#### About this task
Since the pictures are not wanted, reproduce only the rest of the records, exactly as given.

#### Page images and extracted text
□ □ □ □

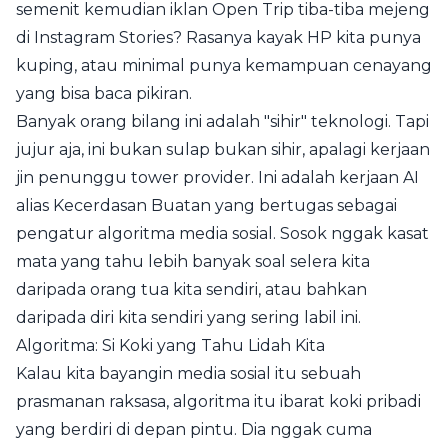
semenit kemudian iklan Open Trip tiba-tiba mejeng
di Instagram Stories? Rasanya kayak HP kita punya
kuping, atau minimal punya kemampuan cenayang
yang bisa baca pikiran.
Banyak orang bilang ini adalah "sihir" teknologi. Tapi
jujur aja, ini bukan sulap bukan sihir, apalagi kerjaan
jin penunggu tower provider. Ini adalah kerjaan AI
alias Kecerdasan Buatan yang bertugas sebagai
pengatur algoritma media sosial. Sosok nggak kasat
mata yang tahu lebih banyak soal selera kita
daripada orang tua kita sendiri, atau bahkan
daripada diri kita sendiri yang sering labil ini.
Algoritma: Si Koki yang Tahu Lidah Kita
Kalau kita bayangin media sosial itu sebuah
prasmanan raksasa, algoritma itu ibarat koki pribadi
yang berdiri di depan pintu. Dia nggak cuma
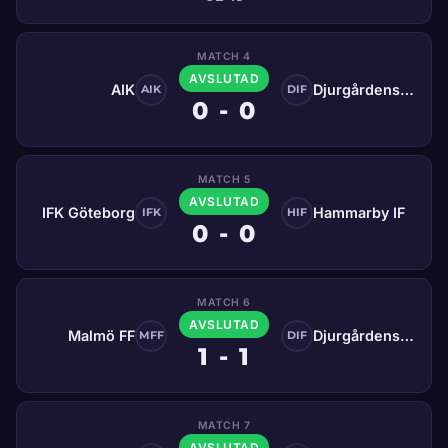
MATCH 4
AVSLUTAD
AIK
Djurgårdens IF
AIK
DIF
0 - 0
MATCH 5
AVSLUTAD
IFK Göteborg
Hammarby IF
IFK
HIF
0 - 0
MATCH 6
AVSLUTAD
Malmö FF
Djurgårdens IF
MFF
DIF
1 - 1
MATCH 7
AVSLUTAD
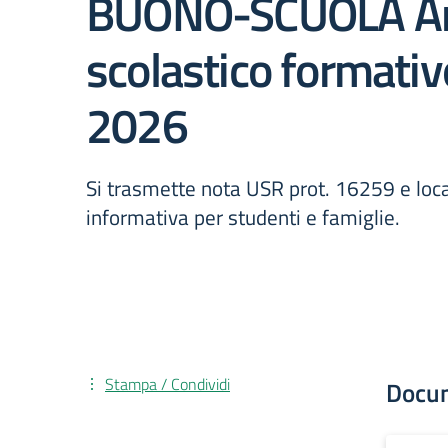
BUONO-SCUOLA A
scolastico formati
2026
Si trasmette nota USR prot. 16259 e loc
informativa per studenti e famiglie.
Stampa / Condividi
Docu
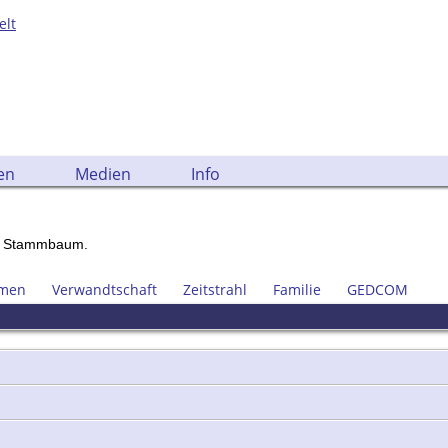
elt
en
Medien
Info
em Stammbaum.
men
Verwandtschaft
Zeitstrahl
Familie
GEDCOM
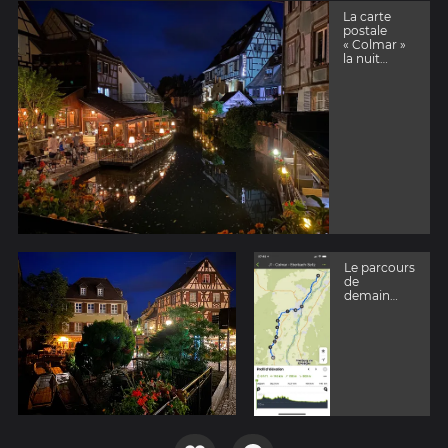
La carte
postale
« Colmar »
la nuit…
Le parcours
de
demain…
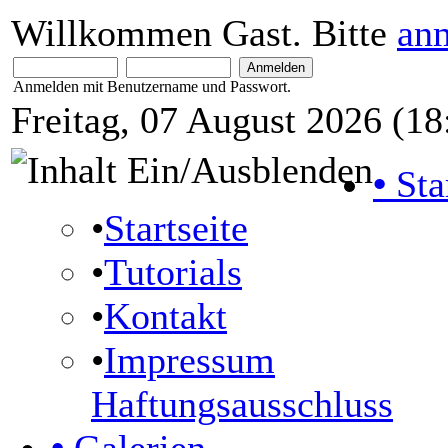
Willkommen Gast. Bitte
an
Anmelden mit Benutzername und Passwort.
Freitag, 07 August 2026 (18
•
Sta
•
Startseite
•
Tutorials
•
Kontakt
•
Impressum
Haftungsausschluss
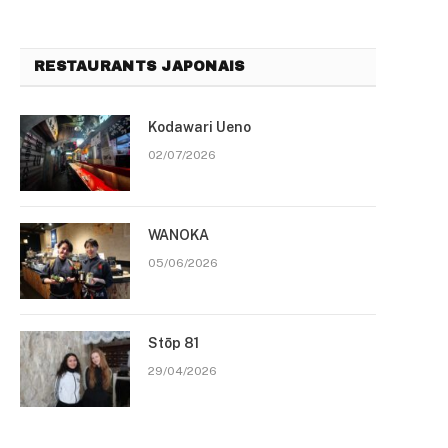
RESTAURANTS JAPONAIS
Kodawari Ueno
02/07/2026
WANOKA
05/06/2026
Stōp 81
29/04/2026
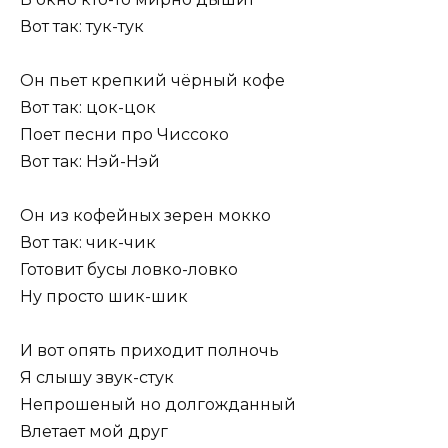
Вот так: тук-тук
Он пьет крепкий чёрный кофе
Вот так: цок-цок
Поет песни про Чиссоко
Вот так: Нэй-Нэй
Он из кофейных зерен мокко
Вот так: чик-чик
Готовит бусы ловко-ловко
Ну просто шик-шик
И вот опять приходит полночь
Я слышу звук-стук
Непрошеный но долгожданный
Влетает мой друг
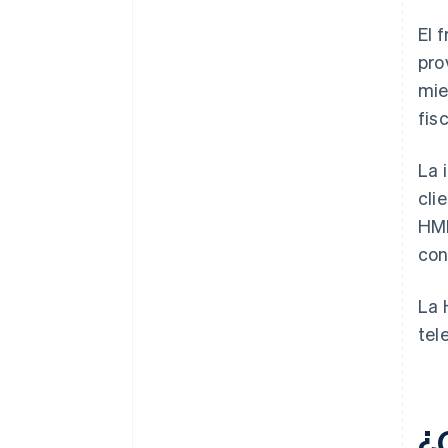
El 
pro
mie
fisc
La 
cli
HMR
con
La 
tel
¿C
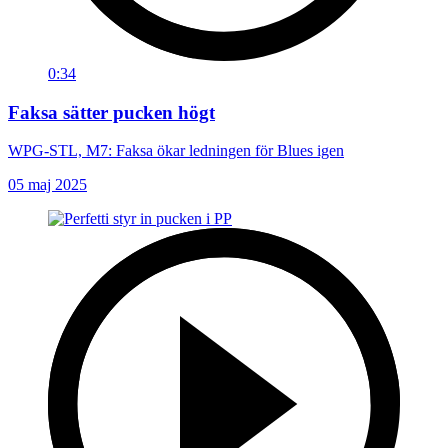
0:34
Faksa sätter pucken högt
WPG-STL, M7: Faksa ökar ledningen för Blues igen
05 maj 2025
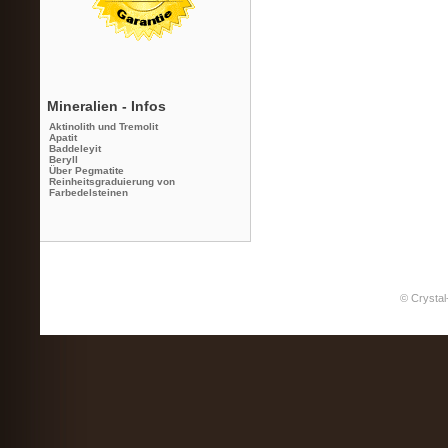
Mineralien - Infos
Aktinolith und Tremolit
Apatit
Baddeleyit
Beryll
Über Pegmatite
Reinheitsgraduierung von
Farbedelsteinen
© Crystal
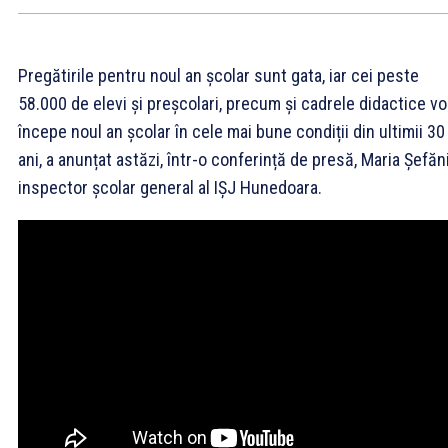
Pregătirile pentru noul an școlar sunt gata, iar cei peste
58.000 de elevi și preșcolari, precum și cadrele didactice vo
începe noul an școlar în cele mai bune condiții din ultimii 30
ani, a anunțat astăzi, într-o conferință de presă, Maria Șefăn
inspector școlar general al IȘJ Hunedoara.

□ □ □ □

#### Result
semenit kemudian iklan Open Trip tiba-tiba mejeng
di Instagram Stories? Rasanya kayak HP kita punya
kuping, atau minimal punya kemampuan cenayang
yang bisa baca pikiran.
Banyak orang bilang ini adalah "sihir" teknologi. Tapi
jujur aja, ini bukan sulap bukan sihir, apalagi kerjaan
jin penunggu tower provider. Ini adalah kerjaan AI
alias Kecerdasan Buatan yang bertugas sebagai
pengatur algoritma media sosial. Sosok nggak kasat
mata yang tahu lebih banyak soal selera kita
daripada orang tua kita sendiri, atau bahkan
daripada diri kita sendiri yang sering labil ini.
Algoritma: Si Koki yang Tahu Lidah Kita
Kalau kita bayangin media sosial itu sebuah
prasmanan raksasa, algoritma itu ibarat koki pribadi
yang berdiri di depan pintu. Dia nggak cuma
MATCH 4
AVSLUTAD
AIK
Djurgårdens IF
AIK
DIF
0 - 0
MATCH 5
AVSLUTAD
IFK Göteborg
Hammarby IF
IFK
HIF
0 - 0
MATCH 6
AVSLUTAD
Malmö FF
Djurgårdens IF
MFF
DIF
1 - 1
MATCH 7
AVSLUTAD
BUONO-SCUOLA A
scolastico formati
2026
Si trasmette nota USR prot. 16259 e loc
informativa per studenti e famiglie.
Stampa / Condividi
Docu
elt
en
Medien
Info
em Stammbaum.
men
Verwandtschaft
Zeitstrahl
Familie
GEDCOM
La carte
postale
« Colmar »
la nuit…
Le parcours
de
demain…
Willkommen Gast. Bitte
an
Anmelden mit Benutzername und Passwort.
Freitag, 07 August 2026 (18
•
Sta
•
Startseite
•
Tutorials
•
Kontakt
•
Impressum
Haftungsausschluss
RESTAURANTS JAPONAIS
Kodawari Ueno
02/07/2026
WANOKA
05/06/2026
Stōp 81
29/04/2026
Вот так: тук-тук
Он пьет крепкий чёрный кофе
Вот так: цок-цок
Поет песни про Чиссоко
Вот так: Нэй-Нэй
Он из кофейных зерен мокко
Вот так: чик-чик
Готовит бусы ловко-ловко
Ну просто шик-шик
И вот опять приходит полночь
Я слышу звук-стук
Непрошеный но долгожданный
Влетает мой друг
El 
pro
mie
fisc
La 
cli
HMR
con
La 
tel
¿C
0:34
Faksa sätter pucken högt
WPG-STL, M7: Faksa ökar ledningen för Blues igen
05 maj 2025
Mineralien - Infos
Aktinolith und Tremolit
Apatit
Baddeleyit
Beryll
Über Pegmatite
Reinheitsgraduierung von
Farbedelsteinen
© Crystal
Pregătirile pentru noul an școlar sunt gata, iar cei peste
58.000 de elevi și preșcolari, precum și cadrele didactice vo
începe noul an școlar în cele mai bune condiții din ultimii 30
ani, a anunțat astăzi, într-o conferință de presă, Maria Șefăn
inspector școlar general al IȘJ Hunedoara.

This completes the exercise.